■ THE DATA
· · · ·

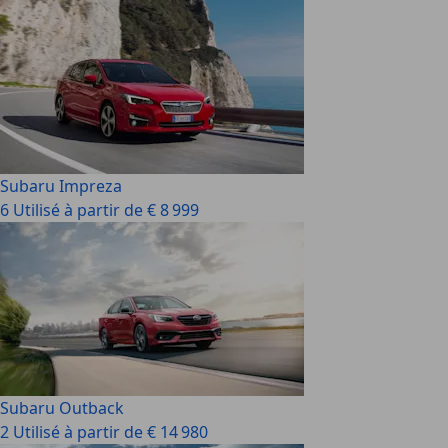
Subaru Impreza
6 Utilisé à partir de € 8 999
Subaru Outback
2 Utilisé à partir de € 14 980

· · · ·

■ WORK ITEM
The whole listing should be transcribed exactly, though its pictures must be left out.

■ WRITTEN RESPONSE
Subaru Impreza
6 Utilisé à partir de € 8 999
Subaru Outback
2 Utilisé à partir de € 14 980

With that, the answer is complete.